Even just telling people about your goal — even if you’re not relying on them for help, and even if you don’t really know them — can be empowering as well. There’s something about sharing something with others, either by verbalizing it or by putting it in writing for others to read, that keeps us more accountable.
Whatever your method, it will be much easier to keep on track if you don’t try to do it alone.
Tip #8: Don’t Save It All for New Year’s Day
It’s December 29th, you’ve got a pile of goodies and cookies sitting in front of you, but your body has been asking for a reprieve from the sweets. But… January 1st is right around the corner, so you eat the cookies and spend half the night wondering why you did. Does this sound familiar?
Goal setting ought not be a once-per-year endeavour. For one, it encourages large goals that are too unwieldy and impractical (see Tip #5). By waiting until some auspicious occasion like the beginning of a new year, the natural tendency is to make big goals with big impact. On January 1, the problem is compounded, since we tend to look at the coming year.
Now, there’s nothing wrong with setting a focus for the upcoming year, or even with having a high-level overview of some directions you’d like to take. But those aren’t going to make the best goals — it would be far better to make a series of smaller goals that match up with that focus or overview, instead.

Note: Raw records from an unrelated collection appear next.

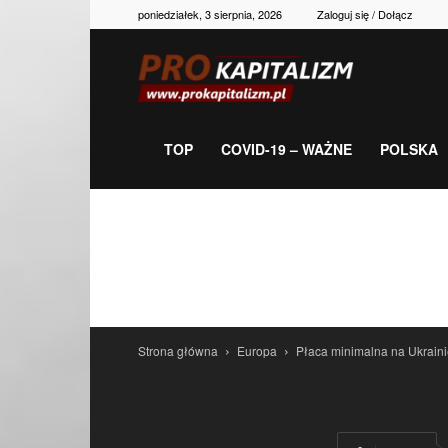
poniedziałek, 3 sierpnia, 2026
Zaloguj się / Dołącz
Prokapitalizm,
gospodarka,
TOP
COVID-19 – WAŻNE
POLSKA
polityka,
historia,
Strona główna
Europa
Płaca minimalna na Ukraini
newsy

The other problem with waiting for a particular date is that it basically encourages lying to yourself. By saying that you want something to be true in your life, but only after a certain day, you’re saying that you don’t really want it that badly. And if a goal doesn’t excite you, you won’t be encouraged to work towards it.
Tip #9: Evaluate and Re-Evaluate
Just like anything else, you get better at reaching goals the more you practice. As you become increasingly successful at reaching your goals, you’ll find things that work for you (as well as those that don’t). As they say, “practice makes perfect”.
A great tool for reflection is a change journal, in which you write down your goal, and then every day make a note of how you are progressing toward your goal and how the pursuit of your goal made you feel that day. Once your goal has been reached, you can reflect on the whole process, and note any things that you might do differently in the future.
There is great value to be had in evaluating goals while you’re striving for them. Sometimes, you may be partway through your action plan when you realize that your goal has shifted, or that you have uncovered something more important. Other times, you may realize that you’re trying to force yourself to do something that’s not really a good fit for you — something that you thought would benefit you is actually harming you.
Throughout your goal-reaching journey, it’s important to keep in touch with yourself (Tip #3). You ought not use it as an excuse to give up when things don’t immediately go your way — remember that you made the choice to strive for this goal (Tip #1) — but noting how you feel while you’re in the process of working toward your goal can be a great way to identify things you might try differently in the future.
It can also be very encouraging to look back and reflect upon all the goals you’ve successfully completed — when you realize what you’ve been able to accomplish, you also realize how much potential you have to accomplish more. Even goals that you don’t reach (or that you don’t reach in the way you expected) can be opportunities for reflection. Evaluation of your previous goals, successful and not, can be a valuable tool in your goal-reaching toolkit, as you’ll learn more and more about yourself.
Tip #10: Nike Has It Right: Just Do It
The last tip is perhaps the simplest, and I won’t belabour the point by writing on it at length. To butcher a saying, you miss 100% of the goals you don’t make. So just make the goal, and then work towards it.
Make the decision. Be clear about what you’re aiming for. And then go do it.